Opponent of the accord have urged the government to reopen negotiations if it were to lose the referendum. But Santos earlier had ruled out that option, while the FARC had been adamant that the deal reached during four years of talks in Cuba was the best one possible for Colombia.
The “no” vote has taken the lead in ballot counting for Colombia’s national referendum that will decide whether to accept or reject the government’s peace accord with the FARC rebel movement for ending a half-century conflict.
With 91 percent of voting stations reporting, 50.1 percent of ballots oppose the deal, compared to 49.9 percent in support. The difference is just 24,000 votes.
Opinion polls before Sunday’s referendum had predicted an easy victory for the “yes” side in the referendum called by Colombia President Juan Manuel Santos.

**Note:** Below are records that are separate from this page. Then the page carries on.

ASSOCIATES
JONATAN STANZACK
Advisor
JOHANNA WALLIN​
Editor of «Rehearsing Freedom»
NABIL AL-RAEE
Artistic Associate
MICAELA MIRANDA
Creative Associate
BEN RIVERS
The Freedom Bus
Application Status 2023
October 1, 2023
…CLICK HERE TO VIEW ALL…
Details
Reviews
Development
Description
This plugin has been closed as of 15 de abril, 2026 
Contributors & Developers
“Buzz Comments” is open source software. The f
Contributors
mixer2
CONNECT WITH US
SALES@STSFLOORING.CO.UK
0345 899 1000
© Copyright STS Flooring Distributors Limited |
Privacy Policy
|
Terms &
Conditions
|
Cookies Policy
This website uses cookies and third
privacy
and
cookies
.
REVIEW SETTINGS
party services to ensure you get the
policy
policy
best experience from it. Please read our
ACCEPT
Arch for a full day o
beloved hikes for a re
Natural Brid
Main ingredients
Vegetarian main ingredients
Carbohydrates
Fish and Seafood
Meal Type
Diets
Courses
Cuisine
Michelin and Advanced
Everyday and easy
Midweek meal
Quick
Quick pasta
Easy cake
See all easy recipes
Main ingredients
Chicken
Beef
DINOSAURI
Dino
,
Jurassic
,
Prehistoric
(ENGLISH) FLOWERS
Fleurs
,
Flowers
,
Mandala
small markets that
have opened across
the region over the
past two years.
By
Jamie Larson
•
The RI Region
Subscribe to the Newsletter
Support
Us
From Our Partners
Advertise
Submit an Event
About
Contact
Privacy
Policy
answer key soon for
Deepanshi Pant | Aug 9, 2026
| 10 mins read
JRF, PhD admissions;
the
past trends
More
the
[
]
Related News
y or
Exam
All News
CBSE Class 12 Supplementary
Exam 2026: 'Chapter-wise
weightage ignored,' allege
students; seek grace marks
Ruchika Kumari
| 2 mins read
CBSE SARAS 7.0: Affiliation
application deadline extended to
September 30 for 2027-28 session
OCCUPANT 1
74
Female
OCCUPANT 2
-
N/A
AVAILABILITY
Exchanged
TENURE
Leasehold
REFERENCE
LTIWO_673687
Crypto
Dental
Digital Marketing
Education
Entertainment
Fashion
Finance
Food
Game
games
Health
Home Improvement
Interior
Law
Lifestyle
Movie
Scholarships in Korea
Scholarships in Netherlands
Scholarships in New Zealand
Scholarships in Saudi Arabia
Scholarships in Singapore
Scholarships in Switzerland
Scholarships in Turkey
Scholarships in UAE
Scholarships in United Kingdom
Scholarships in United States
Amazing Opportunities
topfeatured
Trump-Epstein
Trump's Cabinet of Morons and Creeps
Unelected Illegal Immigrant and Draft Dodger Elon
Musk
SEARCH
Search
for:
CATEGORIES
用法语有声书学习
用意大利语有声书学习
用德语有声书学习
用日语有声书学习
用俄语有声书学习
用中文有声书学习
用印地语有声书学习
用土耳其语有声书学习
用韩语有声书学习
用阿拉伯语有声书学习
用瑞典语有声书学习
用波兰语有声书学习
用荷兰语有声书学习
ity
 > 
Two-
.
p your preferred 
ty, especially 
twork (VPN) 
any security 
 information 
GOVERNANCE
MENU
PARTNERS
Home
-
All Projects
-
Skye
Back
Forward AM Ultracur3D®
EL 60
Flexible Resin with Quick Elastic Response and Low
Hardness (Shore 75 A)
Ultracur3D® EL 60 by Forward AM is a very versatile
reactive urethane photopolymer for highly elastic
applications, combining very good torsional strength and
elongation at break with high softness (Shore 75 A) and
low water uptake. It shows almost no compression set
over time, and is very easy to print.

Half the vote has been counted in Colombia’s referendum, and the contest over ratifying the government’s peace deal with the biggest rebel group is a razor-thin margin that defies expectations.
With 50 percent of polling stations reporting, 50.1 percent of ballots are in favor of the accord while 49.9 percent oppose it. The margin is 10,862 votes.
Opinion polls taken before Sunday’s referendum had pointed to the “yes” vote winning by an almost two-to-one margin.
For the peace accord to be accepted, the “yes” vote needs to win a majority of the ballots cast as well as represent at least 13 percent of the electorate, or about 4.5 million votes.
Early results in Colombia’s national referendum show a tighter-than-expected vote over whether to endorse or reject the government’s peace accord with the South American nation’s biggest rebel movement.
With 15 percent of polling stations reporting results, 51 percent of ballots are in favor of the accord while 49 percent oppose it.
To pass, the “yes” vote needs to win a majority of the ballots case Sunday as well as represent at least 13 percent of the electorate, or about 4.5 million votes.
Polls have just closed in Colombia’s national referendum on a peace deal with leftist rebels. Now the wait for results begins.
A few governors and lawmakers had been hoping to extend Sunday’s voting by two hours to accommodate those who stayed home amid heavy rainfall caused by Hurricane Matthew along Colombia’s Caribbean coast. But electoral authorities rejected the proposal.
Authorities say early results should be available within an hour of polls closing.
Heavy rains resulting from Hurricane Matthew are delaying the opening of some polling stations in rural parts of Colombia as the country votes on whether to ratify a peace deal between the government and rebels.
The Interior Ministry says 82 voting booths in La Guajira peninsula, the area hardest hit by Matthew, didn’t open as scheduled due to logistical problems triggered by flooding and bad weather.
President Juan Manuel Santos is urging Colombians to look for inspiration from Indian independence leader Gandhi, who was born 147 years ago Sunday, as they cast ballots on a deal to end the country’s long civil conflict.
“We in Colombia have to adopt this culture of non-violence,” Santos told reporters after casting his ballot Sunday in Plaza Bolivar next to the presidential palace.
Santos said that heavy rainfall and bad weather as a result of hurricane Matthew shouldn’t be an obstacle to heading to the polls.
“All of us can be protagonists in this historic change taking place in our nation,” he said.
Polls have opened in Colombia’s referendum where voters will be asked whether to endorse or reject a historic peace deal with the country’s largest rebel movement.
Authorities are urging Colombians to vote early, though heavy rainfall from the offshore passage of Hurricane Matthew is expected to dampen turnout.
In Plaza Bolivar, where President Juan Manuel Santos is voting, there were long lines of voters standing with umbrellas waiting to cast ballots.
At least 13 percent of the electorate, or around 4.5 million voters, must ratify the accord signed Sept 26 in order for implementation to begin. Polls show the “yes” vote favored by an almost two-to-one margin.